When I find, at the first or second blow of the bat, that the cork has somewhat entered, I take my hand from the cork in order to hold with it the neck of the bottle, which I fix firmly and upright upon the bottle-boot; and by dint of repeated blows, I continue to drive in my cork three-fourths of its length. The quarter of the cork which remains above the bottle, after having refused to yield any further to the redoubled blows of the bat, assures me, in the first place, that the bottle is completely corked, and this same residue serves also to hold the double crossed iron wire which is necessary to bind fast the cork, that it may be able to resist the action of heat on the water-bath. I must repeat again, that too much attention cannot be given to the corking: no circumstance however minute ought to be neglected, in order to effect the rigorous exclusion of the air from the substance to be preserved; air being a most destructive agent, and the one which is most sedulously to be counteracted in the course of the process.[H]
The bottles being well stopped up, I then fasten the cork down with a couple of iron wires crossed: this is an easy operation, and any one can do it, who has once seen it done.

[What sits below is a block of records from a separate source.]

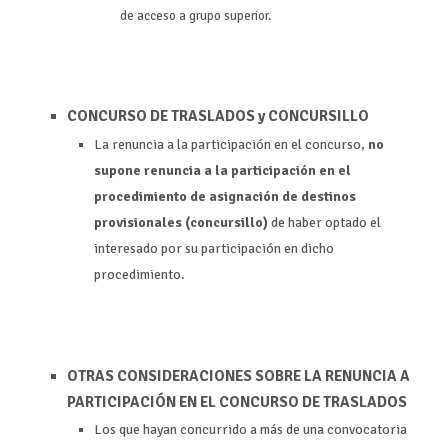
de acceso a grupo superior.
CONCURSO DE TRASLADOS y CONCURSILLO
La renuncia a la participación en el concurso,
no
supone renuncia a la participación en el
procedimiento de asignación de destinos
provisionales (concursillo)
de haber optado el
interesado por su participación en dicho
procedimiento.
OTRAS CONSIDERACIONES SOBRE LA RENUNCIA A
PARTICIPACIÓN EN EL CONCURSO DE TRASLADOS
Los que hayan concurrido a más de una convocatoria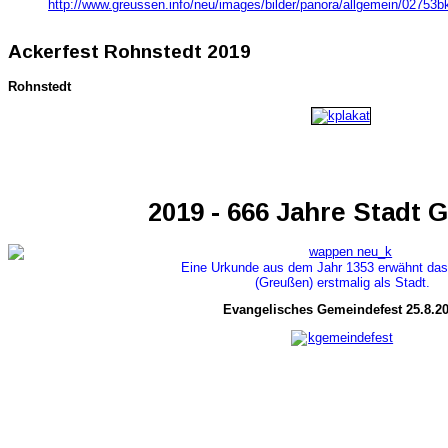
http://www.greussen.info/neu/images/bilder/panora/allgemein/02753bk
Ackerfest Rohnstedt 2019
Rohnstedt
2019 - 666 Jahre Stadt 
Eine Urkunde aus dem Jahr 1353 erwähnt das
(Greußen) erstmalig als Stadt.
Evangelisches Gemeindefest 25.8.2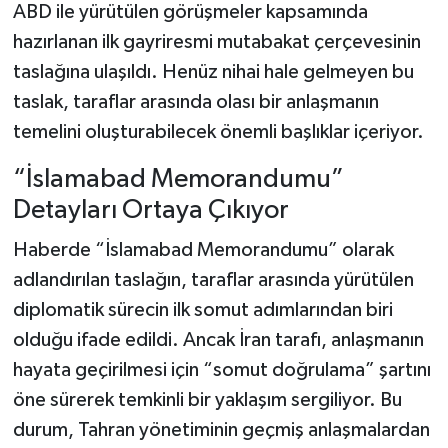
ABD ile yürütülen görüşmeler kapsamında
hazırlanan ilk gayriresmi mutabakat çerçevesinin
Şenpazar Haberleri
taslağına ulaşıldı. Henüz nihai hale gelmeyen bu
Seydiler Haberleri
taslak, taraflar arasında olası bir anlaşmanın
temelini oluşturabilecek önemli başlıklar içeriyor.
Taşköprü Haberleri
“İslamabad Memorandumu”
Tosya Haberleri
Detayları Ortaya Çıkıyor
Haberde “İslamabad Memorandumu” olarak
Karadeniz Haberleri
adlandırılan taslağın, taraflar arasında yürütülen
Ulusal Haberler
diplomatik sürecin ilk somut adımlarından biri
olduğu ifade edildi. Ancak İran tarafı, anlaşmanın
Teknoloji Haberleri
hayata geçirilmesi için “somut doğrulama” şartını
öne sürerek temkinli bir yaklaşım sergiliyor. Bu
Siyaset Haberleri
durum, Tahran yönetiminin geçmiş anlaşmalardan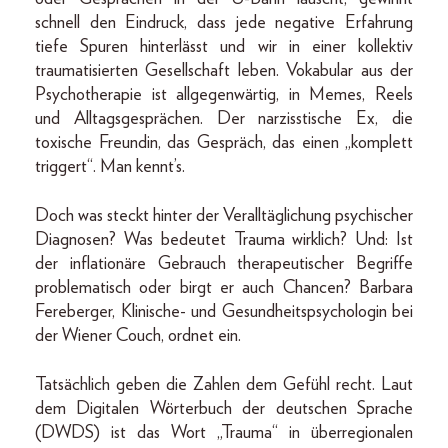
schnell den Eindruck, dass jede negative Erfahrung
tiefe Spuren hinterlässt und wir in einer kollektiv
traumatisierten Gesellschaft leben. Vokabular aus der
Psychotherapie ist allgegenwärtig, in Memes, Reels
und Alltagsgesprächen. Der narzisstische Ex, die
toxische Freundin, das Gespräch, das einen „komplett
triggert“. Man kennt’s.
Doch was steckt hinter der Veralltäglichung psychischer
Diagnosen? Was bedeutet Trauma wirklich? Und: Ist
der inflationäre Gebrauch therapeutischer Begriffe
problematisch oder birgt er auch Chancen? Barbara
Fereberger, Klinische- und Gesundheitspsychologin bei
der Wiener Couch, ordnet ein.
Tatsächlich geben die Zahlen dem Gefühl recht. Laut
dem Digitalen Wörterbuch der deutschen Sprache
(DWDS) ist das Wort „Trauma“ in überregionalen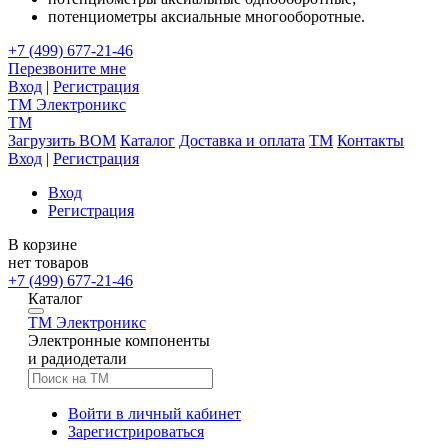
потенциометры аксиальные многооборотные.
+7 (499) 677-21-46
Перезвоните мне
Вход
|
Регистрация
TM
Электроникс
TM
Загрузить BOM
Каталог
Доставка и оплата
TM
Контакты
Вход
|
Регистрация
Вход
Регистрация
В корзине
нет товаров
+7 (499) 677-21-46
Каталог
TM
Электроникс
Электронные компоненты
и радиодетали
Войти в личный кабинет
Зарегистрироваться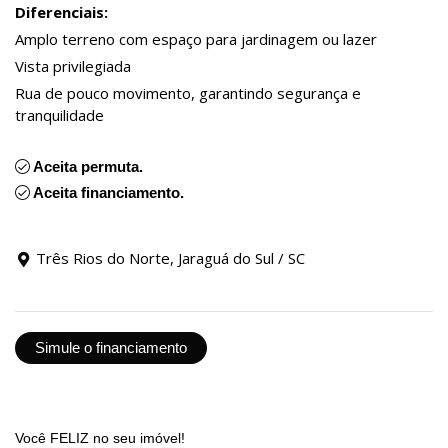
Diferenciais:
Amplo terreno com espaço para jardinagem ou lazer
Vista privilegiada
Rua de pouco movimento, garantindo segurança e
tranquilidade
Aceita permuta.
Aceita financiamento.
Três Rios do Norte, Jaraguá do Sul / SC
Simule o financiamento
Você FELIZ no seu imóvel!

I then put each bottle in a bag of canvass or coarse linen cloth, made for the purpose, sufficiently large to wrap up the whole of the bottle up to the very cork. These bags are made in the shape of a muff, open alike at both ends: one of these ends is drawn with a string running in a gutter, leaving an opening of about the width of a crown piece; the other end is provided with a couple of small strings, in order to tye the bag round the neck of the bottle.

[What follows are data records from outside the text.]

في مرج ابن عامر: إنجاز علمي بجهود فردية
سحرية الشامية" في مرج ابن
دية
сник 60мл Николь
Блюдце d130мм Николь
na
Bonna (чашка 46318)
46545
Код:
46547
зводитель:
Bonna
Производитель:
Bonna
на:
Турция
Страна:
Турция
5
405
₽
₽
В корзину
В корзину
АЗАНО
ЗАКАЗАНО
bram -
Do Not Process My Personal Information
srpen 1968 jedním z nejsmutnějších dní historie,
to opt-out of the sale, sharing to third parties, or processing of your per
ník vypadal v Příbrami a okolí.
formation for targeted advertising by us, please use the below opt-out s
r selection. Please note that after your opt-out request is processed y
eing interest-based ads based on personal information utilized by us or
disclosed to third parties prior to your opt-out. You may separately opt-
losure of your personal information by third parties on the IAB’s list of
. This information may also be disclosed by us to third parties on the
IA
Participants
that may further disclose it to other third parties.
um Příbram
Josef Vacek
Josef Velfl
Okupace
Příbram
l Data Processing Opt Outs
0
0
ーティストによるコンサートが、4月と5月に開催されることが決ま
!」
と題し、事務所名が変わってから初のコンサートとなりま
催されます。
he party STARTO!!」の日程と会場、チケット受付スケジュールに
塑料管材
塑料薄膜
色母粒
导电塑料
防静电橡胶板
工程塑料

By means of these bags, I can dispense with the use of hay or straw in packing up the bottles in the water-bath; and, whenever any one of them breaks, the fragments are preserved in the bag. I am spared a great deal of trouble and a number of inconveniences which I had formerly to sustain, in picking up the pieces of the bottle out of the straw or hay I then made use of.
After having spoken of bottles, their form and quality; of stoppers, and the length of the fine cork of which they ought to be composed; of the corking and tying; of bags, their form and utility; I proceed to give an idea of vessels with large necks, that is, glass jars, which I make use of for preserving solid and bulky substances, such as poultry, game, meat, fish, &c.

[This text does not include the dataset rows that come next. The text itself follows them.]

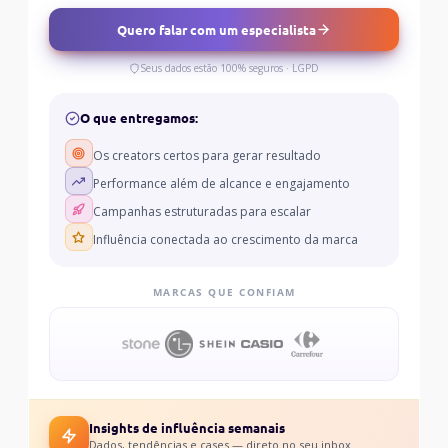
Quero falar com um especialista
Seus dados estão 100% seguros · LGPD
O que entregamos:
Os creators certos para gerar resultado
Performance além de alcance e engajamento
Campanhas estruturadas para escalar
Influência conectada ao crescimento da marca
MARCAS QUE CONFIAM
Insights de influência semanais
Dados, tendências e cases — direto no seu inbox.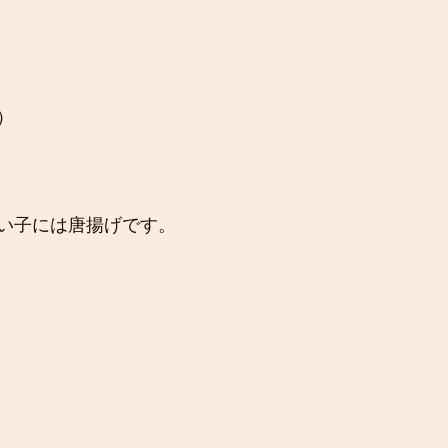
）
い子には唐揚げです。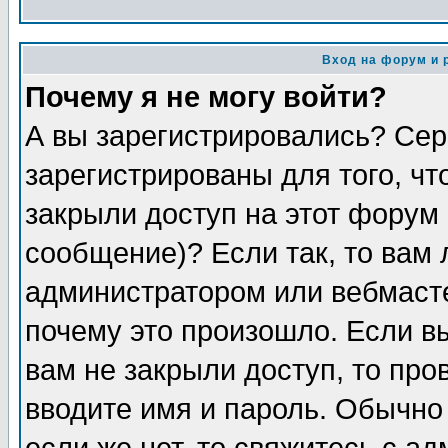
Вход на форум и 
Почему я не могу войти?
А вы зарегистрировались? Сер
зарегистрированы для того, чт
закрыли доступ на этот форум 
сообщение)? Если так, то вам 
администратором или вебмаст
почему это произошло. Если в
вам не закрыли доступ, то про
вводите имя и пароль. Обычно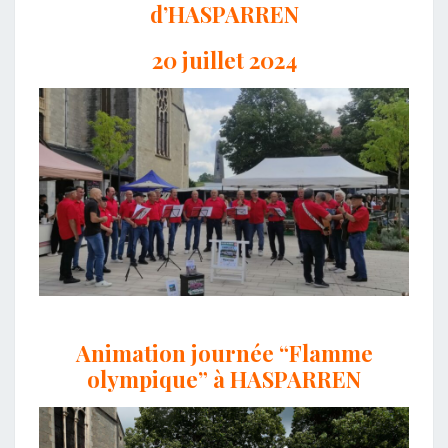
d’HASPARREN
20 juillet 2024
Animation journée “Flamme
olympique” à HASPARREN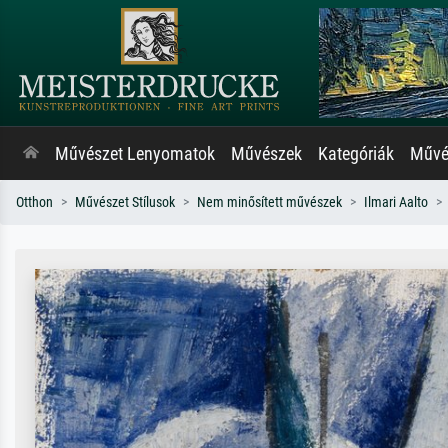
Művészet Lenyomatok
Művészek
Kategóriák
Művés
Otthon
Művészet Stílusok
Nem minősített művészek
Ilmari Aalto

These jars have necks of two, three, or four inches diameter, and are of a larger or small size; like bottles, they are furnished with a projecting rim, not only in order to strengthen the neck, but also for receiving the iron wire destined to bind the corks. I have not yet been able to procure from the glass-houses a similar projecting rim in the interior of the neck of these jars, as I have in that of the bottles. The completely corking up these vessels, is, from this circumstance, rendered more difficult, and demands especial care.
I met with another obstacle in the cork itself, from its thinness (more especially when the cork was very fine), and also from its ascending pores being against the grain. I was therefore obliged to form stoppers of three or four pieces of cork, from twenty to twenty-four lines in length, placed together the way of the grain, the pores of the cork being placed horizontally, by means of isinglass prepared in the following manner.
I melted over the fire four drams of well beaten isinglass, in eight ounces of water: when melted, I caused it to run through fine linen; and then put it again over the fire in order to reduce it to one third of its volume. After which I added an ounce of good full-proof brandy. I then left the whole on the fire till it became reduced to about three ounces. I then put the glue thus prepared in a little pot over live coals, and took care to warm my pieces of cork. I then slightly smeared over the pieces of cork with a brush, in order to glue them together. When the pieces composing the stopper were well fixed and glued together, I then fixed a tight thread to the two extremities of the stopper, in order to keep the pieces together, and let them dry, either in the sun or in a gentle heat for about a fortnight. At the end of this time I took a cork-maker’s knife and cut my stoppers of a proper shape; and having always fitted them to the mouth of the jar, they have never proved defective.